Thursday, July 15, 2010
More on Nathan Bedford Forrest
Last Sunday, local SCV camp and UDC chapter members gathered together at Nathan Bedford Forrest Park in Memphis to celebrate the illustrious general's birthday. This celebration has been marked every year, sometimes with noted speakers such as Shelby Foote, Jeff Shaara, and last year, Bertram Hayes-Davis, Jefferson Davis' great grandson.
This year's speaker was Judge Melvin McClure, who enlightened the crowd with his topic about General Forrest's horses. The general had 29 horses shot out from under him, and is quoted as saying he was one horse ahead (meaning he killed 28 Yankees). The first battle where General Forrest lost his mounts (2) was at Dover, Tennessee in February 1863, and the last horse killed was at Selma, Alabama in April 1865. At the battle of Chattanooga, "Highlander" received a fatal wound to his carotid artery. General Forrest plugged the hole with his finger until after the battle, whereby the horse immediately died.

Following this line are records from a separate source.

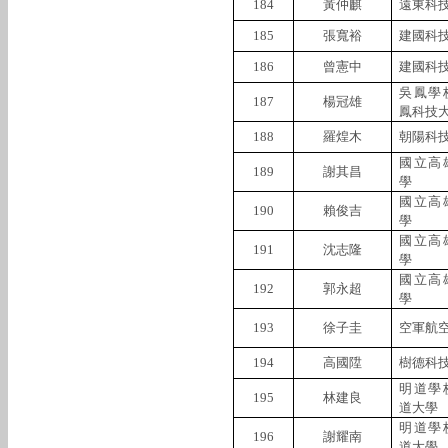
184
黃仲麒
遠東科
185
張寬裕
建國科
186
曾憲中
建國科
吳鳳學
187
楊冠雄
鳳科技
188
羅煌木
朝陽科
國立高
189
謝其昌
學
國立高
190
賴俊吉
學
國立高
191
沈志隆
學
國立高
192
郭永超
學
193
徐子圭
空軍航
194
高國陞
樹德科
明道學
195
林建良
道大學
明道學
196
謝耀南
道大學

Judge McClure's most amusing story was that of "King Phillip," a white horse with a dark mane and tail. This spirited animal hated the sight of anything in blue, and reportedly snorted, bolted, and snapped his teeth in the air while charging toward the Federals. One soldier told the general, "Your negroes fight for you and your horses fight for you." After the war, General Forrest was riding in a wagon which was being pulled by King Phillip, who saw police officers in blue. To the general's chagrin, the horse immediately charged after them, embarrassing his master. Sadly, King Phillip died of colic later that year. He is represented as a statue, standing regally with his master atop, in Nathan Bedford Forrest Park, which is represented in the above photos.